If the Reference is moved to the same location as in the previous ‘No Local Sound Reinforcement’ example, it will satisfy the rule of placing the Reference as close as possible to the speaker output, but in doing so the Reference will be fed with a mix of both the near-side and far-side signals.
Since the Reference signal is the signal to be removed from the input audio path, the AEC algorithm will cancel the microphone signal at the AEC Input Card. Since the input microphone signal path is being fed to the far-side as well as the local loudspeakers, listeners at the far side would not be able to hear the microphone signal. Only a portion of the microphone signal is cancelled because of the Voice Activity Detection state. The Voice Activity Detection processing determines whether the audio is speech or silence / background noise. This would cause the microphone signal to distort both locally and at the far side.

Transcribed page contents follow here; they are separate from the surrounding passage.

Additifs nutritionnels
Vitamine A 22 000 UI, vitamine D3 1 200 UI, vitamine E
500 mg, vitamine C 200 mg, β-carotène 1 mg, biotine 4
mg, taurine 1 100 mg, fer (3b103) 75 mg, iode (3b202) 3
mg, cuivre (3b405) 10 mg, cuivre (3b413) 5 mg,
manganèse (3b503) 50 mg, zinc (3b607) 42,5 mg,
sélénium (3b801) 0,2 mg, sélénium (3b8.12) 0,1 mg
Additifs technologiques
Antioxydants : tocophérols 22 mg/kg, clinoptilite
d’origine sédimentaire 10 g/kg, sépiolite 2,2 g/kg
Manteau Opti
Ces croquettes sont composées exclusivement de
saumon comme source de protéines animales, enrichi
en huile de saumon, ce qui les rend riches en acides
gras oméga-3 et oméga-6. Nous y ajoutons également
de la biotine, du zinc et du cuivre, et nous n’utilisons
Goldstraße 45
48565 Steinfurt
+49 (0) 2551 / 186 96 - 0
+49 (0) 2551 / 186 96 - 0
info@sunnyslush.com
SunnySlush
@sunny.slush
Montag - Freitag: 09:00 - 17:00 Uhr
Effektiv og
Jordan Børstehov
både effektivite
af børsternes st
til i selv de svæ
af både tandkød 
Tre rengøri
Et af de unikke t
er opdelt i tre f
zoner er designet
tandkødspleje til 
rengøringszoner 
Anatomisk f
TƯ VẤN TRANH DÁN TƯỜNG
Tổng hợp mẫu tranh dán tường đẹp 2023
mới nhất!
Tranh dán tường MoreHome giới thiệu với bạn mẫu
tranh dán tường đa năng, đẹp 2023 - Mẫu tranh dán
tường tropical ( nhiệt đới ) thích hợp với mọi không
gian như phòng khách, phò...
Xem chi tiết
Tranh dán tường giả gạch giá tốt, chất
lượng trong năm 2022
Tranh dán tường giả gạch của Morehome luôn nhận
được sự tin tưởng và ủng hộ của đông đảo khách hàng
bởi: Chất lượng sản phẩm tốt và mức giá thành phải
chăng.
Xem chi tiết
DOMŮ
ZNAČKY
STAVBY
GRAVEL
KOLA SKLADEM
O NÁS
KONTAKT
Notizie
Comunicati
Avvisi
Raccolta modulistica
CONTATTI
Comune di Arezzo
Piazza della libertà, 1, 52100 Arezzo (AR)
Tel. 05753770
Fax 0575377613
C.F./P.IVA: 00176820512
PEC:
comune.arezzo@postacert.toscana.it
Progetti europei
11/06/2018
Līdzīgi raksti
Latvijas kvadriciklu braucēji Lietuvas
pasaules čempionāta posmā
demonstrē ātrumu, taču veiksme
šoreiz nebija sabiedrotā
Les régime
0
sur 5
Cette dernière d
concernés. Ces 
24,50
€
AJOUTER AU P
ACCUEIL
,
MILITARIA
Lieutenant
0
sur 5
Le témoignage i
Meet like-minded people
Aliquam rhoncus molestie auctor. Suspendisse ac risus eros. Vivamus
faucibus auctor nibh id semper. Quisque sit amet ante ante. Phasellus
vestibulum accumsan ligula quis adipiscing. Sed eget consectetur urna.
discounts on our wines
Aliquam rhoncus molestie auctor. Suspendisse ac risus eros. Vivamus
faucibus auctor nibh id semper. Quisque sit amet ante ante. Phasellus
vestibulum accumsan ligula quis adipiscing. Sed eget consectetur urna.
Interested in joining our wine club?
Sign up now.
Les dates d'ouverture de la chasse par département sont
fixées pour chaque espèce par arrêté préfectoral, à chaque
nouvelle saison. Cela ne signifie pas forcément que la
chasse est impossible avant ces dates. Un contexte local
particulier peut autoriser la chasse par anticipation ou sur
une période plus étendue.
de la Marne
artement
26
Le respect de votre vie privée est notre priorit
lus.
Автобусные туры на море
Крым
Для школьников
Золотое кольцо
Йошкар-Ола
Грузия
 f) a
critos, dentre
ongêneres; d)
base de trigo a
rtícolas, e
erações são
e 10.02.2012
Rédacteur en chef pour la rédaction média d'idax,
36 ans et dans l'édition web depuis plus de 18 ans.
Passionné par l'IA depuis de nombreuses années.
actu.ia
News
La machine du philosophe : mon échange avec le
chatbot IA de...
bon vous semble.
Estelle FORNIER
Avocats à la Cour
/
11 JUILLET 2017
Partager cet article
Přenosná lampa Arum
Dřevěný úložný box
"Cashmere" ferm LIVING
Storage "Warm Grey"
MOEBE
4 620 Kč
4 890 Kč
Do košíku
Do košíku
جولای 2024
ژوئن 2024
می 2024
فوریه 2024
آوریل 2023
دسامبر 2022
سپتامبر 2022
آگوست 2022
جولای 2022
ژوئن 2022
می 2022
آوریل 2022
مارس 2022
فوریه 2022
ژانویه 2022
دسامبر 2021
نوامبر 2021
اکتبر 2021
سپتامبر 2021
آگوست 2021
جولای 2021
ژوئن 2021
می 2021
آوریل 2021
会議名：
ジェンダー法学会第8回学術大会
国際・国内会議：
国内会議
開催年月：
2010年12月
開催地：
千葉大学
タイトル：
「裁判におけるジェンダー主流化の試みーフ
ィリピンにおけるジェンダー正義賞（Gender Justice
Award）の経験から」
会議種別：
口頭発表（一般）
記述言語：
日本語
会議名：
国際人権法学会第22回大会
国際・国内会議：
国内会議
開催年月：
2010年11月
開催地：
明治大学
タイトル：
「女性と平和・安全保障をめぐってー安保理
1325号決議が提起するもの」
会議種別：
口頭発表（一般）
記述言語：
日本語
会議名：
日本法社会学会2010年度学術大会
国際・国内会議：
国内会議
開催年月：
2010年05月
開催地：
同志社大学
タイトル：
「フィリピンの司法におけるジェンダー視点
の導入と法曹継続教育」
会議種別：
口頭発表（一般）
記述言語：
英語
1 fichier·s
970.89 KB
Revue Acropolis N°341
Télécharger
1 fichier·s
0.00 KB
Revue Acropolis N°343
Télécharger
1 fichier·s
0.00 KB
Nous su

To solve this, another set of High / Low Pass processing objects and a Parametric EQ are utilized, in order to provide the Reference the same signal as the room speaker. This results in only the far-side signal being Referenced and removed while still feeding a mix of both near-side and far-side audio to the room loudspeakers. It is essential that the same settings are maintained in both signal paths. In particular, care must be taken that any non-linear processing such as compression or limiting employed on the speaker output signal, is also applied to the Reference signal. The Copy Parameter Values feature should be employed to ensure that the settings are identical.
EXAMPLE: LOCAL MEDIA DISTRIBUTION
This example adds a DVD player and PC audio outputs to the previous Local Sound Reinforcement design.
The design requires that the local DVD player and PC audio inputs are sent directly to the far side via a Telephone Hybrid card to provide a high quality audio signal.
For the near side to hear the local media through the loudspeakers without unwanted echo and distortion, the Reference signal is removed from the far-side microphone and local media signals. Again, for optimal functionality in removing unwanted echo, the ERL meter should be in the ‘green’ zone while the local media sources are playing during a presentation.